Thomas: How did you get started writing?
Mary: I have been a writer from a young age. Many readers know I had a traumatic childhood. I experienced sexual abuse at age five. My father was enigmatic and predatory. My mom went through three divorces. By sixth and seventh grade, I began thinking about taking my own life because I felt I existed only to be harmed.
A few things saved me. I did not know Jesus yet, but in second grade a teacher pulled me aside and said, “You’re a good writer.” She even told my mom. That affirmation lodged in my mind. I thought, maybe I have some worth in this world because of this small talent.
Later, when I felt I had nothing to live for, I wrote poetry and journaled. I also grew up with a narcissistic parent who gaslighted me. One day something would be said, and the next day the opposite. Writing became my way of validating my sanity. I would write things down so I would know I was not crazy. I did not confront anyone with it. I just needed to know the truth for myself.
By junior high, I was deeply depressed, like many kids that age. Thankfully, a counselor helped me. In ninth grade, I started attending Young Life, and in tenth grade, at a Young Life camp, I met Jesus. That was when I gained the courage to begin telling my story. God gave me an inner knowing that if I told it, I would begin to heal.
I went on to college and graduated with an English major, though I started as a math major. I have a creative side and a very systematic side, which is why I write both fiction and nonfiction. I taught junior high English for a couple of years.
Later, when I became a stay-at-home mom, I felt compelled to write a book. I cannot explain it. I had a baby and thought, I need to write a book.
That was the early 1990s. I spent that decade practicing what Malcolm Gladwell would call the 10,000 hours. I wrote constantly throughout the 1990s. It was not until the mid-2000s that I secured an agent and began publishing. I was first published in 2004. That is the short version of a very long story.
What did it take to move from practice to publication?
Thomas: How many books would you say you wrote during that 1990s practice season?
Mary: I wrote one novel, but I produced millions of words. I wrote articles and fragments of books. I estimate about a million words during that time, none of which were evaluated.
This was before the internet became interactive, so I was not engaging with other writers, and I did not know how publishing worked. It was not until I entered environments with other writers that I began to understand the process.
Thomas: You spent ten years building your writing muscles. What did the process of pitching and getting your first contract look like?
Mary: By then, I had written a novel. To back up a bit, we moved from Seattle to East Texas in 1998, our first cross-cultural move. In 2000, we moved to the Dallas–Fort Worth area so my husband could attend Dallas Theological Seminary.
At a church potluck, I sat next to a woman who asked, “What do you want to do when you grow up?” I was afraid to say it out loud, but I finally said, “I want to be a writer.” She replied, “One of my passions is mentoring new writers.” She turned out to be a media arts professor at Dallas Theological Seminary.
She helped me write my first real query letter to a magazine and encouraged me to attend writers groups. I joined two and could not get enough. I also attended small, local conferences.

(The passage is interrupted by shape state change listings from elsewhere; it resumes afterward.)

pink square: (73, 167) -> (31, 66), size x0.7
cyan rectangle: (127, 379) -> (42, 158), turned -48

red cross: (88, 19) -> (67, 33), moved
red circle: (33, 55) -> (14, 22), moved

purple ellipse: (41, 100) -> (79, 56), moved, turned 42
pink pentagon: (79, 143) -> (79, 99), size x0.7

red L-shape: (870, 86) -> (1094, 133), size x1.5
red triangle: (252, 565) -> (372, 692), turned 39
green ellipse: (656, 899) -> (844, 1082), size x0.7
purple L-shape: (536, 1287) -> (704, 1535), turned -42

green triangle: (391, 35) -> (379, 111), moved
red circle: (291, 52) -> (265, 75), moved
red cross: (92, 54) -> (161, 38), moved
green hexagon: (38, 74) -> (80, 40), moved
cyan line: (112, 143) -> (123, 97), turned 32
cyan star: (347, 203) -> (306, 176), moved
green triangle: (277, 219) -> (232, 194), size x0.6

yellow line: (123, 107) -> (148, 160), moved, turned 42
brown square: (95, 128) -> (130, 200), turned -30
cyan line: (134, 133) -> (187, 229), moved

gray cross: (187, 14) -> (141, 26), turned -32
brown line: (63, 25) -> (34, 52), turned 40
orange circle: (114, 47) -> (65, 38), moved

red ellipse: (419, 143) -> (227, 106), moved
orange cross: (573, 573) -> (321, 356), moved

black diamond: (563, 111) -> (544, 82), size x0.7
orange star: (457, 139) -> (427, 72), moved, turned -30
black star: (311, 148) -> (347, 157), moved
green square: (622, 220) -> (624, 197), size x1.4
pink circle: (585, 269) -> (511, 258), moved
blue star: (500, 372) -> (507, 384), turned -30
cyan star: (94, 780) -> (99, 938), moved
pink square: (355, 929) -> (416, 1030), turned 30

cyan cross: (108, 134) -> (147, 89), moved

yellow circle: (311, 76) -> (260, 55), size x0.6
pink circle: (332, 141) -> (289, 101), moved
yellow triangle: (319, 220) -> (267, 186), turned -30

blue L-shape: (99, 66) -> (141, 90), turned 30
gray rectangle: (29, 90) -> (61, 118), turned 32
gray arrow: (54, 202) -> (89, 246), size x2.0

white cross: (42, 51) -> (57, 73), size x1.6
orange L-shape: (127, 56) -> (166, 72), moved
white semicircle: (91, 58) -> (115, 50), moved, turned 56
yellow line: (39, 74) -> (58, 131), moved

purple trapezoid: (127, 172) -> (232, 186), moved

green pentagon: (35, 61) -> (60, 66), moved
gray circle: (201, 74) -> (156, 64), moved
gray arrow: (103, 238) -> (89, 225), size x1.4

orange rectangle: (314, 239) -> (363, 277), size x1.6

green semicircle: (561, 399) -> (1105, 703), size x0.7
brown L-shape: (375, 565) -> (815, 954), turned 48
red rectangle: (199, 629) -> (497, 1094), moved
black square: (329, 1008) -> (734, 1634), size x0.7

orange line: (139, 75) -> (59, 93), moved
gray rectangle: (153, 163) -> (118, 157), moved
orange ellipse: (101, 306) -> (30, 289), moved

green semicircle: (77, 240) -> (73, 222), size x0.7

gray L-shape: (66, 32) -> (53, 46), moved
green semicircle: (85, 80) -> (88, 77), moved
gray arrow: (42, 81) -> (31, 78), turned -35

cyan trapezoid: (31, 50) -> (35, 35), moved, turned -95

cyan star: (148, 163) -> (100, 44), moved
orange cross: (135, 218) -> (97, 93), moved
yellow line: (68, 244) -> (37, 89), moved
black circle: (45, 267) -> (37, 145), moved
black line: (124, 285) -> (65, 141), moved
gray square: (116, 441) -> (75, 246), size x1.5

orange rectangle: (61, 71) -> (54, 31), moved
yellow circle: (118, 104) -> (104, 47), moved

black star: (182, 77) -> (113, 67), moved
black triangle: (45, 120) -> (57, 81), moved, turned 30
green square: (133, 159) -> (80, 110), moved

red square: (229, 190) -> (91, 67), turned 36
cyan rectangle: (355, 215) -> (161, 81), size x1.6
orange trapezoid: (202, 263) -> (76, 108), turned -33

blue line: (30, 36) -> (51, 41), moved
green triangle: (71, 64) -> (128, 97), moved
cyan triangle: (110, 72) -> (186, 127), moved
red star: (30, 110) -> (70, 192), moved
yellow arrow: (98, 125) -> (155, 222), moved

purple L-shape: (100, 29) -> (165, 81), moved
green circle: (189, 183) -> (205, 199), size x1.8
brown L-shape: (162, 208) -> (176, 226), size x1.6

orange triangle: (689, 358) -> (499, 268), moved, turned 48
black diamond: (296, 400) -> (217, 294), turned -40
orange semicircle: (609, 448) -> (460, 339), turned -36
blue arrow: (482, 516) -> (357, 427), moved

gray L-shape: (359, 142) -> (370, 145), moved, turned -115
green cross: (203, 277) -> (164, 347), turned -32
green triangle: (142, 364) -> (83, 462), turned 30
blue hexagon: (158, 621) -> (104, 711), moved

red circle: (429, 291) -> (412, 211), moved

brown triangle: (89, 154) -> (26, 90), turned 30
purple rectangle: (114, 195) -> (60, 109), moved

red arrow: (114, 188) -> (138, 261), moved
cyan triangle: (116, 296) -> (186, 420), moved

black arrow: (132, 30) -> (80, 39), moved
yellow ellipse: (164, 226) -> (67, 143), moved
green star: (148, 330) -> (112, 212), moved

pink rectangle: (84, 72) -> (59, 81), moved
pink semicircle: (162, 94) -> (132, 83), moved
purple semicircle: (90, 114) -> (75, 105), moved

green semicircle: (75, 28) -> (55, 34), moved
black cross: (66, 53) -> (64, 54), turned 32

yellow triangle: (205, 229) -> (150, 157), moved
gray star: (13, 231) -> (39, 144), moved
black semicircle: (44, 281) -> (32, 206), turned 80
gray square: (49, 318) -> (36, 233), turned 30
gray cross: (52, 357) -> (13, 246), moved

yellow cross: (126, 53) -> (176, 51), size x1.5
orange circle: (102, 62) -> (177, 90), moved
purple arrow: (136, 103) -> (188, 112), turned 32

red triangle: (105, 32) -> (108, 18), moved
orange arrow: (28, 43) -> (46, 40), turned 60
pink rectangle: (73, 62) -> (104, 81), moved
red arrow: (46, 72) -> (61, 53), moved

In 2003, I went to my first Mount Hermon Christian Writers Conference. That is where I met my first agent and began my publishing journey. By then, I had been in countless writers groups, received extensive critique, and logged those 10,000 hours. I became an “overnight success” which took about 12 years.
What was the first book you pitched?
Mary: It was a novel, not a proposal. I thought I would only ever be a novelist, even though I had written nonfiction articles. The book was about my great-grandmother during the Great Depression, raising seven children after her husband died in a rock quarry accident.
I had written the entire novel, so I submitted the first fifteen to twenty pages. Several publishers and agents showed interest. Those pages had been reviewed many times before the conference.
That novel was never published. I am still grateful for it because I needed to write a novel to learn how to write a novel. I made all the mistakes that first novels usually contain. It was necessary work.
Thomas: You wrote for years, completed your first book, and it still was not the book you published. That is why I often tell writers, “Do not publish your first book first.” It matters for your growth, not necessarily for publication.
How did your first book deal come together?
Mary: I had a lot of moxie back then. I walked into The Rowlett Lakeshore Times and said, “You need a columnist.” They hired me. I became a weekly columnist and sent my column to friends and my agent every week.
My agent kept telling me, “You need to write a parenting book.” At the time, my kids were babies and toddlers. I was studying Scripture about motherhood, but I felt deeply insecure about my parenting. Writing about parenting was at the bottom of my list.
Finally, I emailed him and said, “The only book I will write is for people who do not want to duplicate the homes they were raised in.” There was a pause. He wrote back, “You need to write that book.”
I resisted because I did not feel qualified, and I was terrified of nonfiction proposals. I planned to write novels forever to avoid them. A friend showed me a nonfiction proposal, which gave me the courage to write one. I sold that book.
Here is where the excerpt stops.